Wie will die Biden Administration die Mehreinnahmen verwenden (Auswahl) – „The American Jobs Plan”:
  • Ehrgeizige Förderung von sauberer Energieerzeugung (Wind, Solar, Wasser), des öffentlichen Nachverkehrs, Reparatur und Ausbau von Verkehrswegen, Investition in Elektrifizierung und Digitalisierung sowie Programme für sozialen Wohnungsbau, im Volumen von über 2 Trillionen US-Dollar.
  • Erstattung der Studiengebühren an öffentlichen Hochschulen für Studierende aus Familien die weniger als 125.000 US-Dollar Einkommen erzielten, sowie zwei kostenfreie Jahre Studium an einem „Community College”.
  • Staatliche Förderung von Vorschule und Kindererziehung sowie Einführung einer staatlich geförderten Mindestkrankenversicherung.
  • Verbesserung von Sozialversicherungsleistungen, insbesondere für Personen, die über mehr als 20 Jahre eingezahlt haben.

Was bedeuten die Vorhaben für Direktinvestitionen in den USA?

Unternehmen mit Tochterunternehmen oder Einzelpersonen mit US-Investments sollten die Entwicklung sorgsam beobachten und möglicherweise mit einem in den USA erfahrenen Berater auf den Prüfstand stellen.


Die Investitionswelle in Infrastruktur und saubere Energien kann Investitionschancen für deutsche Unter­nehmen bedeuten, indem sie ihren technologischen Vorsprung ausspielen könnten; produzierende Unter­nehmen sollten sich für Förderprogrammen und Incentives bewerben und die noch mögliche und bald stufenweise auslaufende Sofortabschreibung von Investitionsgütern in Anspruch nehmen. Privatanleger könnten die heute niedrigen Steuersätze nutzen, um Veräußerungsgewinne, z.B. aus Immobilien, zu sichern, oder nicht zwingend notwendige Ausgaben in die Zukunft zu verlagern, um ihren Gewinn noch einmal zu erhöhen.
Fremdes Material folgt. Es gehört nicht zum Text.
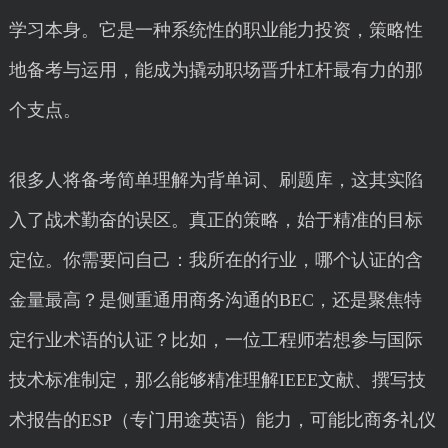
学习本身。它是一种系统性的职业能力投资，策略性
地备考与运用，能成为撬动职场晋升杠杆最有力的那
个支点。
很多人将备考简单理解为背单词、刷题库，这其实陷
入了战术勤奋的误区。真正的策略，始于精准的目标
定位。你需要问自己：我所在的行业，哪个认证的含
金量最高？是侧重通用商务沟通的BEC，还是聚焦特
定行业术语的认证？比如，一位工程师若想参与国际
技术标准制定，那么能够精准理解IEEE文献、撰写技
术报告的ESP（专门用途英语）能力，可能比商务礼仪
Das Vorhergesagte ist, Stand heute, als Spekulation zu betrachten, da zwar Änderungen zu erwarten sind, Zeitpunkt, Auswirkung und Höhe aber vom Verhandlungserfolg der Biden-Administration abhängen.


Es bleibt spannend – und man sollte die Augen offenhalten, sobald die Entscheidungsvorlagen in die beiden Kammern gegeben werden, um schnellstmöglich handeln zu können. Es ist ratsam die Berichtszahlen und Steuerunterlagen der US-Beteiligungen möglichst aktuell bereitzuhalten. Das US-Investment wird sich aller Voraussicht nach positiv entwickeln und für alle die noch oder in den letzten Jahren gezögert haben, ist die Zeit gekommen, in den USA aktiv zu werden. Die USA ist immer noch ein Konsumentenmarkt, der genügend liquide ist, um neue Ideen und Produkte aufzunehmen.


Ausblick

Die angekündigten US-Steueränderungen rücken näher und die beiden Entwürfe lassen erahnen, wie die Schwerpunkte in Zukunft gesetzt werden. Neben der Überarbeitung von Vorschriften, die unter der Steuer­reform von Trump nicht die erwartete Wirkung gezeigt haben, soll die Wirtschaft durch Investitionen weiter angekurbelt werden, was auch dem deutschen Mittelstand mit Geschäftsaktivitäten in den USA zugutekommt.